### [EXERCISE DIRECTIONS]
From the first line to the last, restate the records word for word, skipping the pictures.
++++++++++
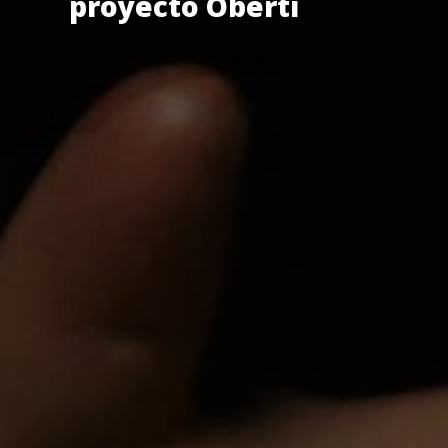
proyecto Oberti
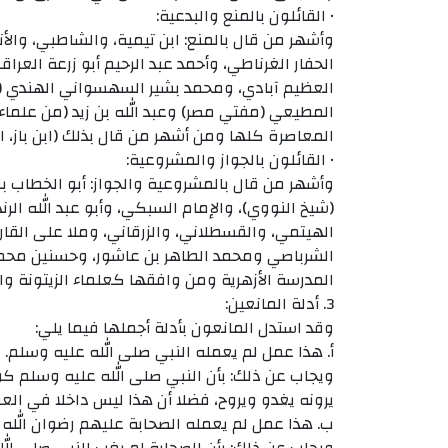
• القائلون بالمنع والبدعية:
وأشهر من قال بالمنع: ابن تيمية، والشاطبي، والأن
الحفار الغرناطي، وأحمد عبد الرحيم أبو زرعة ال
العظيم آبادي، ومحمد بشير السهسواني الهندي (
المطيعي (مفتي مصر) وعبد الله بن زيد (من علم
المعاصرة كلها ومن أشهر من قال بذلك (ابن باز، ابن
• القائلون بالجواز والمشروعية:
وأشهر من قال بالمشروعية والجواز: أبو الخطاب ب
(شيخ النووي)، والإمام السبكي، وأبو عبد الله ال
الهيتمي، والقسطلاني، والزرقاني، وملا على القاري
الشرباصي ومحمد الطاهر بن عاشور، وحسنين محم
المدرسة الأزهرية ومن وافقها كعلماء الزيتونة وا
3. أدلة المانعين:
وقد استدل المانعون بأدلة أجملها فيما يلي:
أ‌. هذا عمل لم يعمله النبي صلى الله عليه وسلم.
ويجاب عن ذلك: بأن النبي صلى الله عليه وسلم كونه
يرونه يغدو ويروح، فضلا أن هذا ليس داخلا في الع
ب‌. هذا عمل لم يعمله الصحابة عليهم رضوان الله 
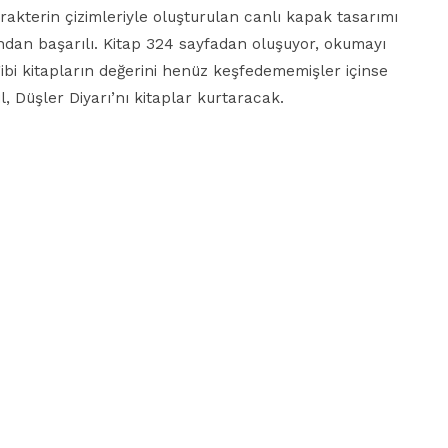
arakterin çizimleriyle oluşturulan canlı kapak tasarımı
ısından başarılı. Kitap 324 sayfadan oluşuyor, okumayı
gibi kitapların değerini henüz keşfedememişler içinse
l, Düşler Diyarı’nı kitaplar kurtaracak.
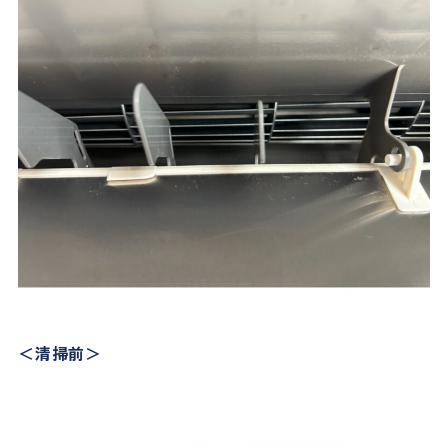
＜清掃前＞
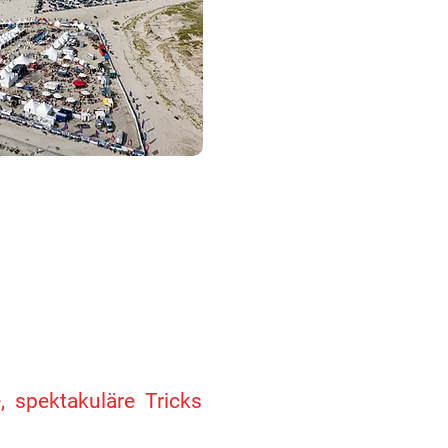
 spektakuläre Tricks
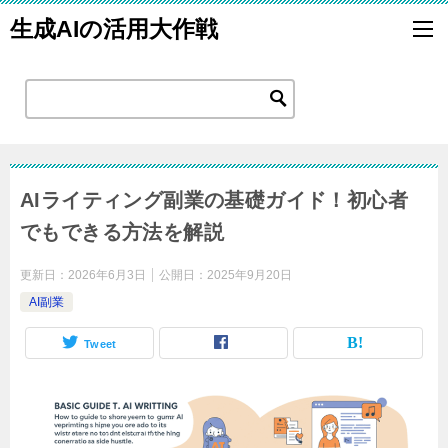
生成AIの活用大作戦
AIライティング副業の基礎ガイド！初心者
でもできる方法を解説
更新日：
2026年6月3日
公開日：
2025年9月20日
AI副業
Tweet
++++++++++
### [YOUR RESPONSE]
proyecto Oberti
• القائلون بالمنع والبدعية:
وأشهر من قال بالمنع: ابن تيمية، والشاطبي، والأن
الحفار الغرناطي، وأحمد عبد الرحيم أبو زرعة ال
العظيم آبادي، ومحمد بشير السهسواني الهندي (
المطيعي (مفتي مصر) وعبد الله بن زيد (من علم
المعاصرة كلها ومن أشهر من قال بذلك (ابن باز، ابن
• القائلون بالجواز والمشروعية:
وأشهر من قال بالمشروعية والجواز: أبو الخطاب ب
(شيخ النووي)، والإمام السبكي، وأبو عبد الله ال
الهيتمي، والقسطلاني، والزرقاني، وملا على القاري
الشرباصي ومحمد الطاهر بن عاشور، وحسنين محم
المدرسة الأزهرية ومن وافقها كعلماء الزيتونة وا
3. أدلة المانعين:
وقد استدل المانعون بأدلة أجملها فيما يلي:
أ‌. هذا عمل لم يعمله النبي صلى الله عليه وسلم.
ويجاب عن ذلك: بأن النبي صلى الله عليه وسلم كونه
يرونه يغدو ويروح، فضلا أن هذا ليس داخلا في الع
ب‌. هذا عمل لم يعمله الصحابة عليهم رضوان الله 
arakterin çizimleriyle oluşturulan canlı kapak tasarımı
ısından başarılı. Kitap 324 sayfadan oluşuyor, okumayı
gibi kitapların değerini henüz keşfedememişler içinse
l, Düşler Diyarı’nı kitaplar kurtaracak.
＜清掃前＞
 spektakuläre Tricks
生成AIの活用大作戦
AIライティング副業の基礎ガイド！初心者
でもできる方法を解説
更新日：
2026年6月3日
公開日：
2025年9月20日
AI副業
Tweet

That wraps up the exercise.